From the report of the frequent deniers
One of the things one initially takes for granted in the Navy is that one can sleep sound at night in one's bunk well under the waterline because the blokes who are driving the ship are competent, alert, attentive and not fucking off as Officer of the Deck, Junior Officer of the Deck, Combat Information System Officer and those who report to them are likewise doing the very basics of their jobs and tracking all the other ships, keeping us off the reefs and otherwise behaving like mature grown up adults who know that 400 people sleep safe despite them being asleep at sea.
I'll be honest, first ship, I slept safe and sound and knew it as I did on second ship but not so much on 3rd ship after a passage from Tacoma to the Strait of Juan de Fuca after midnight and I slept most soundly on 4th ship because I anchored the sucker and it wasn't going to move again until I got up and moved it.
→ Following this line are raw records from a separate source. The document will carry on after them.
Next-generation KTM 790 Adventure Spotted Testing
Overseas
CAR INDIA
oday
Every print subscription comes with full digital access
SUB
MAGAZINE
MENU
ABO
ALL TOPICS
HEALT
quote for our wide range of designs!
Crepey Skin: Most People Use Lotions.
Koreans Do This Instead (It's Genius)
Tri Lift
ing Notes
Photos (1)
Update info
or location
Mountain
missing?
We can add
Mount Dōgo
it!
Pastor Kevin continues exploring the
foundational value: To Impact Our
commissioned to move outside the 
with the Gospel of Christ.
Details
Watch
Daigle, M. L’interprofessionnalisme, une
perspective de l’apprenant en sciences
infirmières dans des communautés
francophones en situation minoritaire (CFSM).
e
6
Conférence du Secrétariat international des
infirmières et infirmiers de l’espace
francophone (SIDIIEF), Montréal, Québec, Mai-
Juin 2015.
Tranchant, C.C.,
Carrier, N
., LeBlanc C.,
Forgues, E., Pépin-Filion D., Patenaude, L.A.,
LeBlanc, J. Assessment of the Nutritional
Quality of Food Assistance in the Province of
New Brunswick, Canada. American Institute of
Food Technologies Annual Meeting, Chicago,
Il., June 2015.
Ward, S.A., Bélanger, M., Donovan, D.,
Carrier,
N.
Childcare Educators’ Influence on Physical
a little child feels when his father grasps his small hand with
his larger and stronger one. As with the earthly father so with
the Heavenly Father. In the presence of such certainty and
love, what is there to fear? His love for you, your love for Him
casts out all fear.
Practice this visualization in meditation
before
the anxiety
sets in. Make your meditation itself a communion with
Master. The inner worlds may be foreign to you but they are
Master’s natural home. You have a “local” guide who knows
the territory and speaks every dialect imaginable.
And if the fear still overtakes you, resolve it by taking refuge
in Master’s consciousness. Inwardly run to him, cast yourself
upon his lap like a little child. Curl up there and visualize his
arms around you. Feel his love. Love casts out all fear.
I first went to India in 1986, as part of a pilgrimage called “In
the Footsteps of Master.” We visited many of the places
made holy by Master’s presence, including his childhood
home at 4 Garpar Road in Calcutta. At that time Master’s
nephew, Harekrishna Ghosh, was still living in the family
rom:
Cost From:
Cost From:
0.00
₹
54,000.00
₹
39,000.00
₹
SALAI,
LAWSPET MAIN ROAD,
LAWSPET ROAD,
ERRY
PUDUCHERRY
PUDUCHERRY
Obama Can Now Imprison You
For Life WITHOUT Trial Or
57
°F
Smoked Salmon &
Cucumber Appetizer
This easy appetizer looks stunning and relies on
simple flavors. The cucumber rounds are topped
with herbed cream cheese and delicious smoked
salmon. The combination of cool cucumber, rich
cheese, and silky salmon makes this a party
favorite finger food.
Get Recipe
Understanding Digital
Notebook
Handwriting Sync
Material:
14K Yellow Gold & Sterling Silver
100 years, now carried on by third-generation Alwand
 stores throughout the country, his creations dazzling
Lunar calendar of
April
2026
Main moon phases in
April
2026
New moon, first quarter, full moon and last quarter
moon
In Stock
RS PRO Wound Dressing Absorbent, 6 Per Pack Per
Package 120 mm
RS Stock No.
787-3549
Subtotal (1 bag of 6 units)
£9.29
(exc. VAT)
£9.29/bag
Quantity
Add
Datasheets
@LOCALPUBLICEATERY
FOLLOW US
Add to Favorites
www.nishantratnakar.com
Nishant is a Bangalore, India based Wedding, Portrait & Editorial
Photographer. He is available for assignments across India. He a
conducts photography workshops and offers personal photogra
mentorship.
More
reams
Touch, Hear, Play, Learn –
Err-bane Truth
There's all kinds of restful, if brief sleep in the last.
I made Officer of the Deck on first ship. The only scary thing on second ship was that all the powers that be thought it was perfectly safe for us to reposition in the fog so thick we could not see the forward gun mount from the bridge north of the Aleutians due to the fog, at 32 knots for 200 miles so we could just drop seamlessly into a SONAR environment a Red ballistic missile submarine might be inhabiting and then pretend we weren't there at all. Nope, just a Spruance Class Rainstorm over here a good 2 convergence zones away......nope, nothing to see over hear(sp) as the underwater sonic booms slowly fade away.
If you haven't read the report, it is here.
I used to have some regard for McMaster but the shininess faded as he twisted to be NSC.